» INSTRUCTIONS TO FOLLOW: An exact copy of every entry is the answer here, with no pictures.

» DATA TO USE:
↓

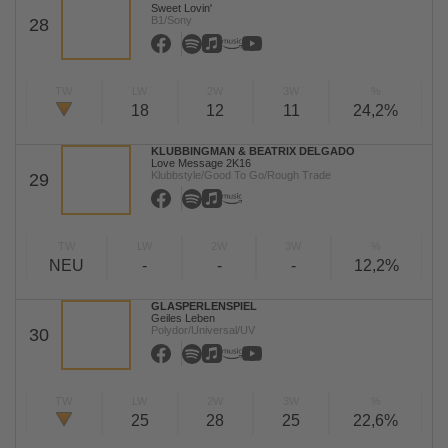
Sweet Lovin'
B1/Sony
28
TW
LW
2W
3W
%
18
12
11
24,2%
KLUBBINGMAN & BEATRIX DELGADO
Love Message 2K16
Klubbstyle/Good To Go/Rough Trade
29
TW
LW
2W
3W
%
NEU
-
-
-
12,2%
GLASPERLENSPIEL
Geiles Leben
Polydor/Universal/UV
30
TW
LW
2W
3W
%
25
28
25
22,6%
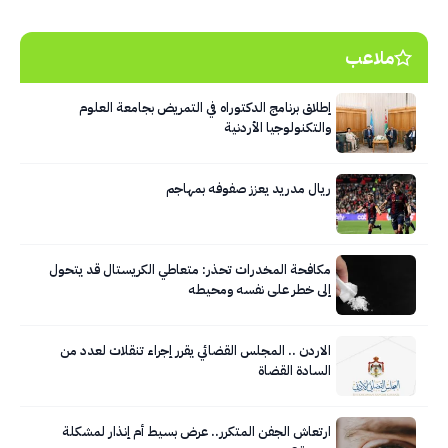
ملاعب
إطلاق برنامج الدكتوراه في التمريض بجامعة العلوم
والتكنولوجيا الأردنية
ريال مدريد يعزز صفوفه بمهاجم
مكافحة المخدرات تحذر: متعاطي الكريستال قد يتحول
إلى خطر على نفسه ومحيطه
الاردن .. المجلس القضائي يقرر إجراء تنقلات لعدد من
السادة القضاة
ارتعاش الجفن المتكرر.. عرض بسيط أم إنذار لمشكلة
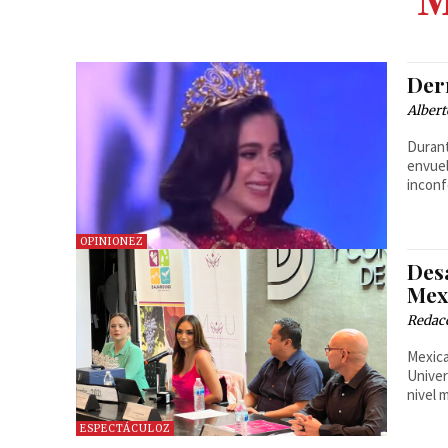
M
Der
Albert
Durant
envuel
inconf
OPINIONEZ
Des
Mex
Redac
Mexica
Univer
nivel 
ESPECTÁCULOZ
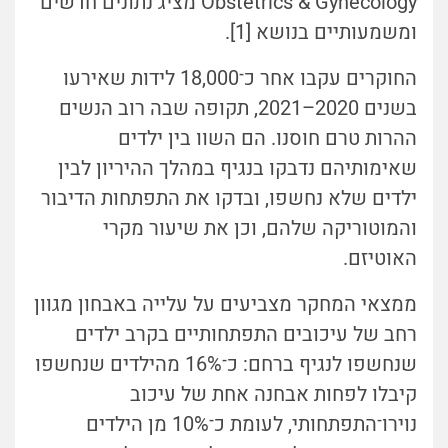
Obstetrics & Gynecology מציג נתונים חדשים
ומשמעותיים בנושא [1].
החוקרים עקבו אחר כ־18,000 לידות שאירעו
בשנים 2020–2021, תקופה שבה רוב הנשים
ההרות טרם חוסנו. הם השוו בין ילדים
שאימותיהם נדבקו בנגיף במהלך ההיריון לבין
ילדים שלא נחשפו, ובדקו את התפתחות הדיבור
והמוטוריקה שלהם, וכן את שיעור מקרי
האוטיזם.
ממצאי המחקר מצביעים על עלייה באבחון מגוון
רחב של עיכובים התפתחותיים בקרב ילדים
שנחשפו לנגיף ברחם: כ־16% מהילדים שנחשפו
קיבלו לפחות אבחנה אחת של עיכוב
נוירו־התפתחותי, לעומת כ־10% מן הילדים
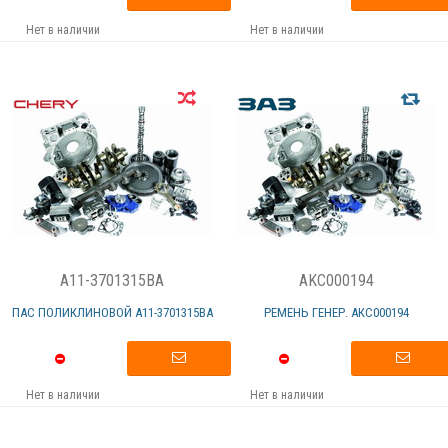
Нет в наличии
Нет в наличии
A11-3701315BA
AKC000194
ПАС ПОЛИКЛИНОВОЙ А11-3701315ВА
РЕМЕНЬ ГЕНЕР. АКC000194
Нет в наличии
Нет в наличии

↑

» TASK ANSWER:
Sweet Lovin'
B1/Sony
28
TW
LW
2W
3W
%
18
12
11
24,2%
KLUBBINGMAN & BEATRIX DELGADO
Love Message 2K16
Klubbstyle/Good To Go/Rough Trade
29
TW
LW
2W
3W
%
NEU
-
-
-
12,2%
GLASPERLENSPIEL
Geiles Leben
Polydor/Universal/UV
30
TW
LW
2W
3W
%
25
28
25
22,6%
ملاعب
إطلاق برنامج الدكتوراه في التمريض بجامعة العلوم
والتكنولوجيا الأردنية
ريال مدريد يعزز صفوفه بمهاجم
مكافحة المخدرات تحذر: متعاطي الكريستال قد يتحول
إلى خطر على نفسه ومحيطه
الاردن .. المجلس القضائي يقرر إجراء تنقلات لعدد من
السادة القضاة
ارتعاش الجفن المتكرر.. عرض بسيط أم إنذار لمشكلة
M
Der
Albert
Durant
envuel
inconf
OPINIONEZ
Des
Mex
Redac
Mexica
Univer
nivel 
ESPECTÁCULOZ
Obstetrics & Gynecology מציג נתונים חדשים
ומשמעותיים בנושא [1].
החוקרים עקבו אחר כ־18,000 לידות שאירעו
בשנים 2020–2021, תקופה שבה רוב הנשים
ההרות טרם חוסנו. הם השוו בין ילדים
שאימותיהם נדבקו בנגיף במהלך ההיריון לבין
ילדים שלא נחשפו, ובדקו את התפתחות הדיבור
והמוטוריקה שלהם, וכן את שיעור מקרי
האוטיזם.
ממצאי המחקר מצביעים על עלייה באבחון מגוון
רחב של עיכובים התפתחותיים בקרב ילדים
שנחשפו לנגיף ברחם: כ־16% מהילדים שנחשפו
קיבלו לפחות אבחנה אחת של עיכוב
נוירו־התפתחותי, לעומת כ־10% מן הילדים
Нет в наличии
Нет в наличии
A11-3701315BA
AKC000194
ПАС ПОЛИКЛИНОВОЙ А11-3701315ВА
РЕМЕНЬ ГЕНЕР. АКC000194
Нет в наличии
Нет в наличии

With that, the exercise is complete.